Give back every line of the data exactly. Pictures are not part of the copy.

*** Provided data Section Begins ***

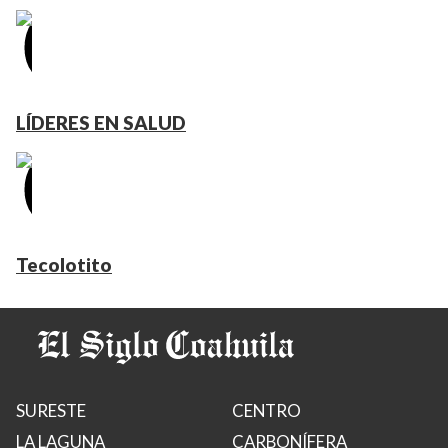
LÍDERES EN SALUD
Tecolotito
SURESTE
CENTRO
LA LAGUNA
CARBONÍFERA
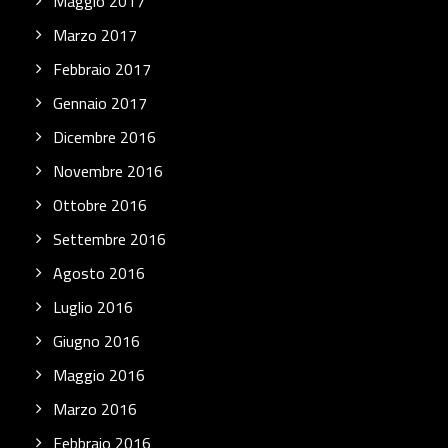
Maggio 2017
Marzo 2017
Febbraio 2017
Gennaio 2017
Dicembre 2016
Novembre 2016
Ottobre 2016
Settembre 2016
Agosto 2016
Luglio 2016
Giugno 2016
Maggio 2016
Marzo 2016
Febbraio 2016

*** Provided data Section Ends ***

### Problem solution
LÍDERES EN SALUD
Tecolotito
SURESTE
CENTRO
LA LAGUNA
CARBONÍFERA
Maggio 2017
Marzo 2017
Febbraio 2017
Gennaio 2017
Dicembre 2016
Novembre 2016
Ottobre 2016
Settembre 2016
Agosto 2016
Luglio 2016
Giugno 2016
Maggio 2016
Marzo 2016
Febbraio 2016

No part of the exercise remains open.